__Task directions__
Where the records below show a line containing "jest wokół tego", start copying; end with the line containing "- środki odurzające", and copy it too.

** Opening The input block **

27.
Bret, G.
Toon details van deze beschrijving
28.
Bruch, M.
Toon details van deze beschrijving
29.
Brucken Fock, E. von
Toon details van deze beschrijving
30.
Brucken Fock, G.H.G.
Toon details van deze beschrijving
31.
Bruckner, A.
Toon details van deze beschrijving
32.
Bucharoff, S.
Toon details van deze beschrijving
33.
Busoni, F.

** Closing The input block **
** Opening The input block **

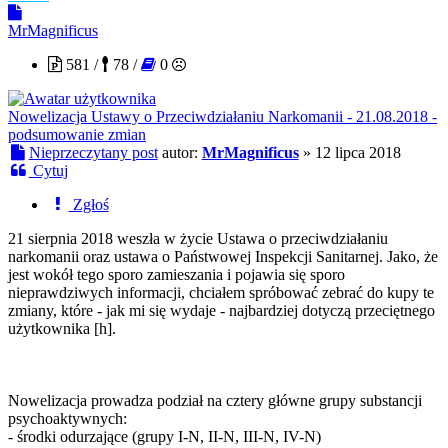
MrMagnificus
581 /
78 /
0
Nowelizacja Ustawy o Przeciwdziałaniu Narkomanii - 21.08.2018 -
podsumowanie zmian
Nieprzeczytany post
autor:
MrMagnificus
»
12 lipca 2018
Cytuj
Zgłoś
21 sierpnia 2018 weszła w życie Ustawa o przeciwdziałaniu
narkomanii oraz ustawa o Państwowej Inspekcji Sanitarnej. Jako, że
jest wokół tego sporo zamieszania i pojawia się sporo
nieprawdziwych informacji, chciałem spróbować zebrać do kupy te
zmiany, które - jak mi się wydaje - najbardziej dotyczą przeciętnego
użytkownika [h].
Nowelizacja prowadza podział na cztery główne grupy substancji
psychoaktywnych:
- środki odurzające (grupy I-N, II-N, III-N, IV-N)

** Closing The input block **

__Answer to this exercise__
jest wokół tego sporo zamieszania i pojawia się sporo
nieprawdziwych informacji, chciałem spróbować zebrać do kupy te
zmiany, które - jak mi się wydaje - najbardziej dotyczą przeciętnego
użytkownika [h].
Nowelizacja prowadza podział na cztery główne grupy substancji
psychoaktywnych:
- środki odurzające (grupy I-N, II-N, III-N, IV-N)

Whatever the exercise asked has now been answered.